Schlumberger M, Gicquel C, Lumbroso J, Tenenbaum F, Comoy E, Bosq J, Fonseca E, Ghillani P P, Aubert B, Travagli J P
Institut Gustave-Roussy, Villejuif, France.
J Endocrinol Invest. 1992 Oct;15(9):631-42. doi: 10.1007/BF03345807.

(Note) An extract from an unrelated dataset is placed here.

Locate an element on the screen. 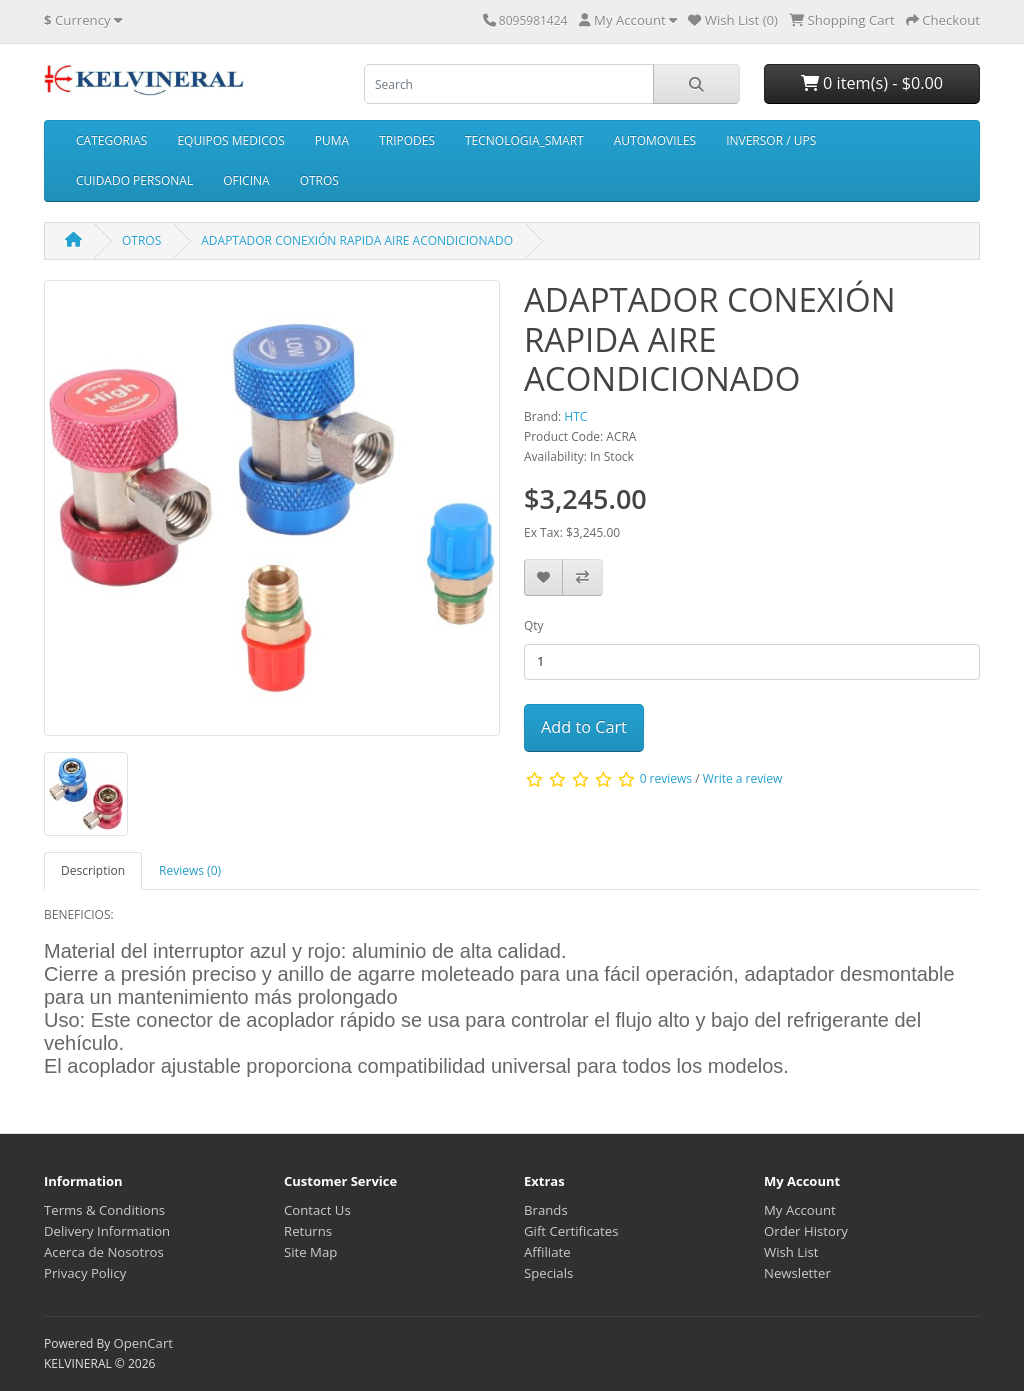 This screenshot has width=1024, height=1391. Qty is located at coordinates (534, 625).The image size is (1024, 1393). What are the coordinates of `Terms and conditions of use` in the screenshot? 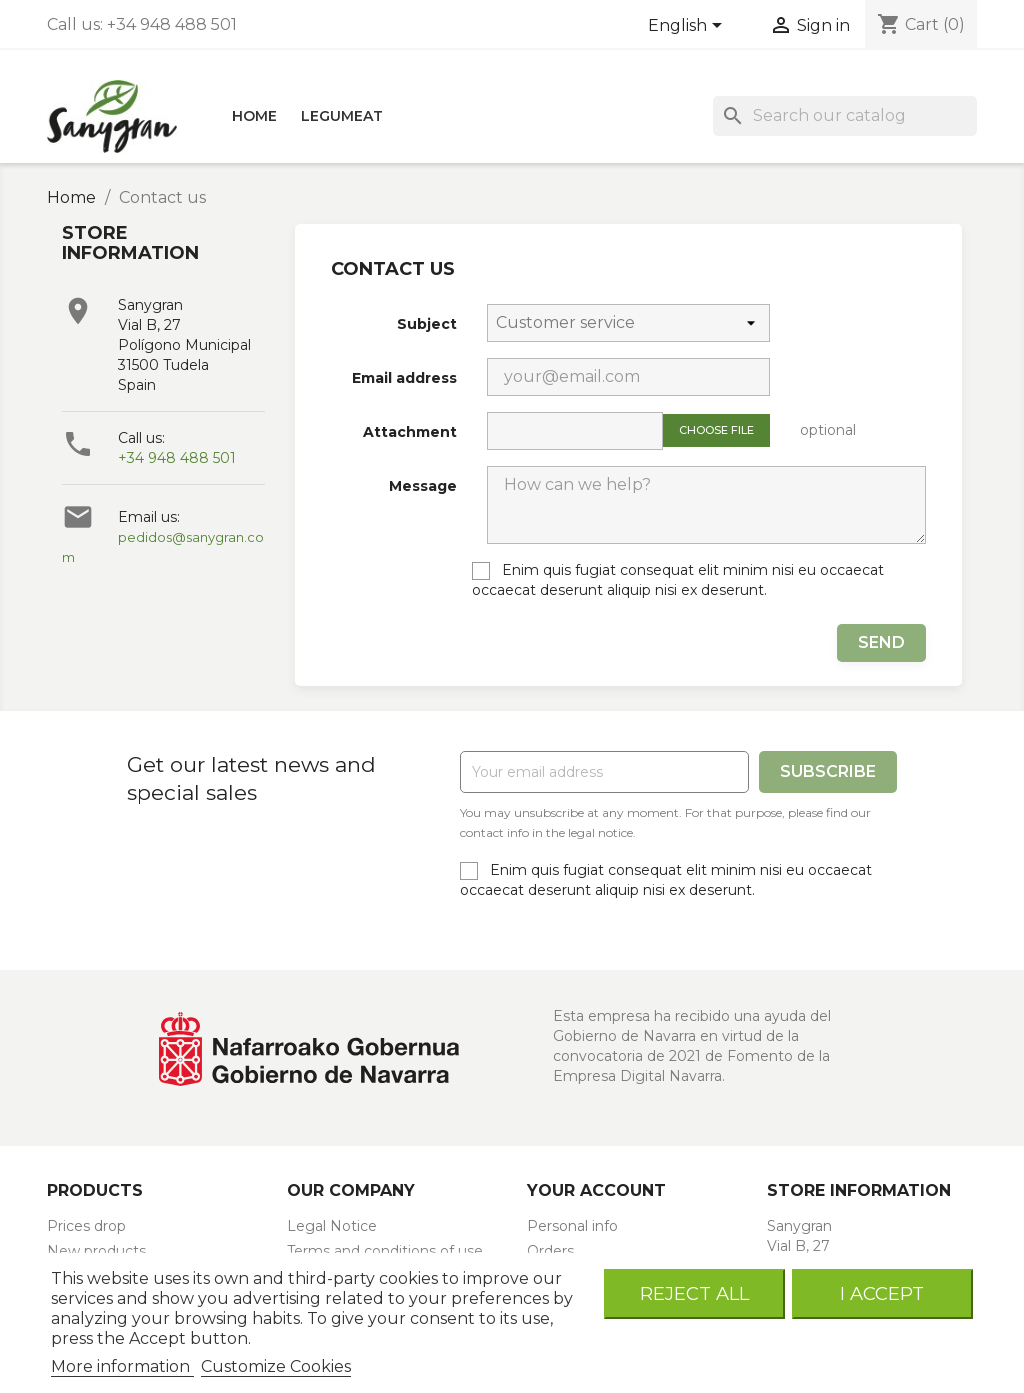 It's located at (385, 1251).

Twenty patients, 16 males and 4 females, aged 11-76 yr, were treated for a metastatic pheochromocytoma at our institution between 1985 and 1990. A neurofibromatosis was associated in 4. Thirteen patients had a unilateral adrenal tumor, 3 had an extraadrenal retroperitoneal tumor, 2 had a bilateral adrenal pheochromocytoma, one had a unilateral tumor with a contralateral medullary hyperplasia and one an adrenal and an extraadrenal pheochromocytoma. Metastases occurred in all patients, at presentation in 11, 10 to 30 months later in 7, and 9 and 28 yr later, respectively in two. Histology did not afford conclusive evidence for malignancy. Catecholamine hyperproduction was present in all, predominantly affecting norepinephrine. Neuron Specific Enolase level was elevated in 11, Neuro-Peptide Y level in 9 and procalcitonin level in 11/18. High dopamine, methoxytyramine and homovanillic acid excretion levels seemed to correlate with large tumors or terminal stage. MIBG uptake was found in 16 after a diagnostic dose and in 1 only after a therapeutic dose. Surgery was performed on primary tumor in 18 and on distant metastase in 10. Iodine-131 MIBG therapy was performed in 11, among whom 9 were evaluable. Cumulative activity ranged from 100 to 711 mCi, in 1 to 6 courses. Symptomatic improvement occurred in 5 patients, stabilization was observed in 3 and tumor partial response in two, which lasted for 28 and 9 months, respectively terminating in a rapidly progressing disease with bone marrow involvement. Moderate myelosuppression occurred in 4 patients. Chemotherapy gave no response in 7 evaluable patients. Fourteen patients died with a median survival of 16 months from diagnosis of metastases (range 3-60). Response to therapy was poor and warrants further cooperative trials.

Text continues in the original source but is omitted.